[extropy-chat] Arresting Stem Cells May Trump Tumor Shrinkage in Rating Cancer Treatments, Researcher Says
neptune at superlink.net
Tue Mar 20 12:24:49 UTC 2007
"Failure to recognize the role of stem cells in metastasis may have led
cancer researchers up “blind alleys” in countless clinical trials, said
Max S. Wicha, M.D., founding director and distinguished professor of
internal medicine at the University of Michigan Comprehensive Cancer
Center, speaking at the National Comprehensive Cancer Network’s 12th
"With tumor shrinkage the primary guidepost of any new treatment,
valuable therapies may be aborted too early in their experimental life,
he said. At the same time, clinical-trial measurements that focus only
on a tumor’s diminishing size may explain why some new therapeutic
treatments have failed to work. If the tumor’s stem cells run amok even
as the tumor’s girth diminishes, a patients’ life may be at stake.
"The answer?
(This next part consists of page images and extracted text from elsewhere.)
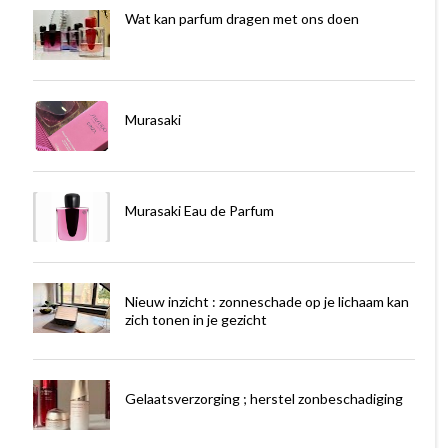
Wat kan parfum dragen met ons doen
Murasaki
Murasaki Eau de Parfum
Nieuw inzicht : zonneschade op je lichaam kan
zich tonen in je gezicht
Gelaatsverzorging ; herstel zonbeschadiging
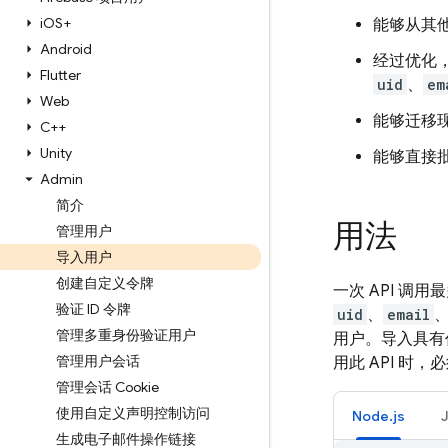
i
OS+
能够从其他 
Android
经过优化
Flutter
uid
、
em
Web
能够迁移现有
C++
Unity
能够直接
Admin
简介
用法
管理用户
导入用户
创建自定义令牌
一次 API 调
验证 ID 令牌
uid
、
email
管理多重身份验证用户
用户。导入具有
管理用户会话
用此 API 时
管理会话 Cookie
使用自定义声明控制访问
Node.js
生成电子邮件操作链接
Begin monitoring whether chemotherapy and radiation
treatments work to arrest cancer’s stem cells and their progenitors –
i.e., those cells that can make exact copies of themselves and
“differentiate” to play specific roles. Then find ways to make
chemotherapy and radiation treatments more powerfully target the tumor’s
stem cells while sparing healthy stem cells the body needs.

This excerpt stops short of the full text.